> Exercise requirements: Everything in the listing below must be reproduced exactly, apart from its images.

- - -

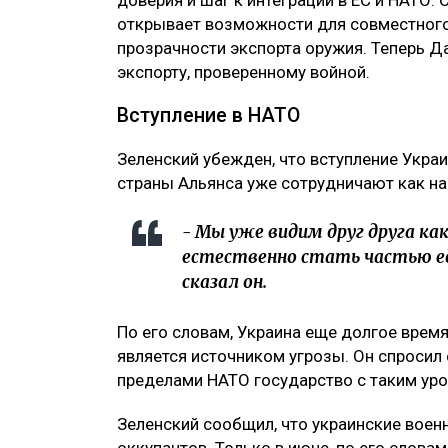
открывает возможности для совместного
прозрачности экспорта оружия. Теперь Д
экспорту, проверенному войной.
Вступление в НАТО
Зеленский убежден, что вступление Укра
страны Альянса уже сотрудничают как н
- Мы уже видим друг друга ка
естественно стать частью ед
сказал он.
По его словам, Украина еще долгое время
является источником угрозы. Он спросил 
пределами НАТО государство с таким ур
Зеленский сообщил, что украинские вое
оккупантов. Только в июне, по его слова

- - -

> Expected answer:
открывает возможности для совместного
прозрачности экспорта оружия. Теперь Д
экспорту, проверенному войной.
Вступление в НАТО
Зеленский убежден, что вступление Укра
страны Альянса уже сотрудничают как н
- Мы уже видим друг друга ка
естественно стать частью ед
сказал он.
По его словам, Украина еще долгое время
является источником угрозы. Он спросил 
пределами НАТО государство с таким ур
Зеленский сообщил, что украинские вое
оккупантов. Только в июне, по его слова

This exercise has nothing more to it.